§ WHAT IS EXPECTED:
Return all of the entries exactly, but do not include the pictures.

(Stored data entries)
______

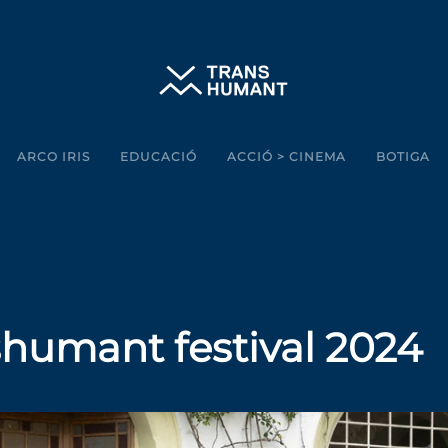
ARCO IRIS
EDUCACIÓ
ACCIÓ > CINEMA
BOTIGA
shumant festival 2024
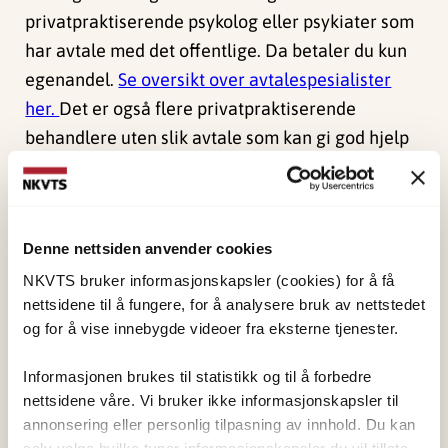
privatpraktiserende psykolog eller psykiater som
har avtale med det offentlige. Da betaler du kun
egenandel.
Se oversikt over avtalespesialister
her.
Det er også flere privatpraktiserende
behandlere uten slik avtale som kan gi god hjelp
og har kortere ventetid. Der må du imidlertid
betale behandlingen selv eller få den dekket av
for eksempel en forsikringsordning.
Denne nettsiden anvender cookies
Snakk om det du trenger
NKVTS bruker informasjonskapsler (cookies) for å få
nettsidene til å fungere, for å analysere bruk av nettstedet
og for å vise innebygde videoer fra eksterne tjenester.
NKVTS har, i samarbeid med Samvalgsenteret ved
Helse Nord, utarbeidet
samvalgsverktøy for
Informasjonen brukes til statistikk og til å forbedre
PTSD
. Samvalgsverktøy er et digitalt hjelpemiddel
nettsidene våre. Vi bruker ikke informasjonskapsler til
som gir deg oppdatert og kvalitetssikret
annonsering eller personlig tilpasning av innhold. Du kan
selv velge hvilke typer informasjonskapsler du vil tillate.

______

§ SOLVED EXERCISE:
ARCO IRIS
EDUCACIÓ
ACCIÓ > CINEMA
BOTIGA
shumant festival 2024
privatpraktiserende psykolog eller psykiater som
har avtale med det offentlige. Da betaler du kun
egenandel.
Se oversikt over avtalespesialister
her.
Det er også flere privatpraktiserende
behandlere uten slik avtale som kan gi god hjelp
og har kortere ventetid. Der må du imidlertid
betale behandlingen selv eller få den dekket av
for eksempel en forsikringsordning.
Denne nettsiden anvender cookies
Snakk om det du trenger
NKVTS bruker informasjonskapsler (cookies) for å få
nettsidene til å fungere, for å analysere bruk av nettstedet
og for å vise innebygde videoer fra eksterne tjenester.
NKVTS har, i samarbeid med Samvalgsenteret ved
Helse Nord, utarbeidet
samvalgsverktøy for
Informasjonen brukes til statistikk og til å forbedre
PTSD
. Samvalgsverktøy er et digitalt hjelpemiddel
nettsidene våre. Vi bruker ikke informasjonskapsler til
som gir deg oppdatert og kvalitetssikret
annonsering eller personlig tilpasning av innhold. Du kan
selv velge hvilke typer informasjonskapsler du vil tillate.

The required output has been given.